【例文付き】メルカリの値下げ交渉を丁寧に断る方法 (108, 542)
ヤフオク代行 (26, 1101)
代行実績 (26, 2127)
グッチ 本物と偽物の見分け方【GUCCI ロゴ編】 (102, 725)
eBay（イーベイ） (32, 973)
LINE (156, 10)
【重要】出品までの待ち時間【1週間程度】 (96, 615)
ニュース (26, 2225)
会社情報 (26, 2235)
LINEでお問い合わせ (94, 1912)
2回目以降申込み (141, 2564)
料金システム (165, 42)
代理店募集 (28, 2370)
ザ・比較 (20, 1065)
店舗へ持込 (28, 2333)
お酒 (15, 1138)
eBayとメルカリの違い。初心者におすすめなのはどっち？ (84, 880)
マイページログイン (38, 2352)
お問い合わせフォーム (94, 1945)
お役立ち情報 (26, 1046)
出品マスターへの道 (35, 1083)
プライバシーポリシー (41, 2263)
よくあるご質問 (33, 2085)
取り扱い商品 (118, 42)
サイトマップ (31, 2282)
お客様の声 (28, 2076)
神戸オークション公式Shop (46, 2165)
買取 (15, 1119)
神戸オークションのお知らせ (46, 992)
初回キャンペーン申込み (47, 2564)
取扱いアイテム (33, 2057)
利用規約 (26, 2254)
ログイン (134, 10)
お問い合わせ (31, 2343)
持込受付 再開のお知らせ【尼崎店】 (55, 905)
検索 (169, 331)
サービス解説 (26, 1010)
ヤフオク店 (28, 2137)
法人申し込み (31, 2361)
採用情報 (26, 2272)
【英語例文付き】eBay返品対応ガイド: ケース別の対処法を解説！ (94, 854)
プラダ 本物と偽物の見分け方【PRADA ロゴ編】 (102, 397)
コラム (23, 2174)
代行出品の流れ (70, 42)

### REQUIRED ACTION:
Repeat, word for word, the lines above between the line holding "マイページログイン (38, 2352)" and the line holding "神戸オークションのお知らせ (46, 992)", inclusive; omit everything else.

### REPLY TO THE EXERCISE:
マイページログイン (38, 2352)
お問い合わせフォーム (94, 1945)
お役立ち情報 (26, 1046)
出品マスターへの道 (35, 1083)
プライバシーポリシー (41, 2263)
よくあるご質問 (33, 2085)
取り扱い商品 (118, 42)
サイトマップ (31, 2282)
お客様の声 (28, 2076)
神戸オークション公式Shop (46, 2165)
買取 (15, 1119)
神戸オークションのお知らせ (46, 992)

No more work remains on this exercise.